### Goals

-   Parsing and working with CSV, TSV and JSON files
-   Querying external data sources
-   Data analyses

#### Exercises

1.  Installation and setting up of pip, scikit-learn and jupyter
2.  Parsing and reading CSV/TSV files
3.  Parsing and reading JSON files
4.  Querying external data sources (Query endpoints and API)
5.  Performing classical data analyses



#### Exercise 1.1



`$ sudo apt update`

`$ sudo apt install python3-dev`

`$ sudo apt install python3-pip`

##### Installation

Run the following commands on your virtual machines



**pip**

For installing `pip`, you need to run the following commands on your terminal:

**Note**: Please note that all the lines starting with `$ ` need to be run on the terminal.

Installation of virtualenv



`$ sudo apt install virtualenv`

Installation inside virtualenv



`$ virtualenv --system-site-packages -p python3 env`

`$ source env/bin/activate`

Installation of jupyter

`$ python3 -m pip install --upgrade --force-reinstall  --no-cache jupyter`

Installation of scikit-learn

`$ python3 -m pip install scikit-learn`

Installation of numpy

`$ python3 -m pip install numpy`

Installation of pandas

`$ python3 -m pip install pandas`

Installation of matplotlib

`$ python3 -m pip install matplotlib`

##### Hello World!

If your installation is successful, you can run



`$ mkdir TP1 && cd TP1`

`$ jupyter notebook`

A new page will appear on your browser and you will see the following
image ![](attachment:../../images/jupyter.png)

Click on the tab 'Running'. You see no notebooks running (if it's the
first time you are running jupyter).
![](attachment:../../images/jupyterrunning.png)

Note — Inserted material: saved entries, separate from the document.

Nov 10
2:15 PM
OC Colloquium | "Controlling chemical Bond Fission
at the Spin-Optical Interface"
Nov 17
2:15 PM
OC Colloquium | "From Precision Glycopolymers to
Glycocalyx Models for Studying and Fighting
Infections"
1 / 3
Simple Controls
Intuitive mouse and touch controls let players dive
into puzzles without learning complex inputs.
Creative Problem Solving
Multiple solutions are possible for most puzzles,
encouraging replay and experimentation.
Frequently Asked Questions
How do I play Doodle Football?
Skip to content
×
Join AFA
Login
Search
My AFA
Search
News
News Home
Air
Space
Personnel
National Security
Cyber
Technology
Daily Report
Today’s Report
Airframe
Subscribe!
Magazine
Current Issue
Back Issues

Go back to the 'Files' tab and click on New and choose Python3 under
Notebook ![](attachment:../../images/jupyternotebook.png)

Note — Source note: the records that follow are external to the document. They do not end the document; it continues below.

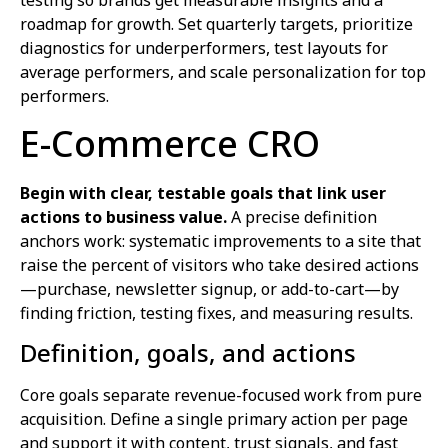
roadmap for growth. Set quarterly targets, prioritize
diagnostics for underperformers, test layouts for
average performers, and scale personalization for top
performers.
E-Commerce CRO
Begin with clear, testable goals that link user
actions to business value.
A precise definition
anchors work: systematic improvements to a site that
raise the percent of visitors who take desired actions
—purchase, newsletter signup, or add-to-cart—by
finding friction, testing fixes, and measuring results.
Definition, goals, and actions
Core goals separate revenue-focused work from pure
acquisition. Define a single primary action per page
and support it with content, trust signals, and fast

A new tab will open as shown below. Write the following code in the cell



In [1]:
print("Hello World!")

Hello World!


![](attachment:../../images/jupyterprogram.png)

You can go to any cell and press 'Run'

By default, your Notebook is named 'Untitled'. You can rename it as
shown below, by clicking on the name 'Untitled' and by giving a new
name.

![](attachment:../../images/jupyterrenamenotebook.png)

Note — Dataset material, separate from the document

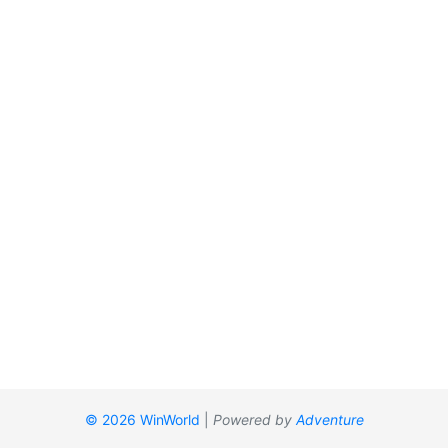
© 2026 WinWorld
|
Powered by
Adventure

Now go back to the 'Files' tab and you can see the renamed notebook.
You can click on your notebook at any time to continue working.
![](attachment:../../images/jupyternotebooks.png)

Now let's continue working on your current Notebook. Write the
following code to check whether scikit is properly installed.

The code below shows the available datasets from scikit.



In [2]:
from sklearn import datasets

print(datasets.__all__)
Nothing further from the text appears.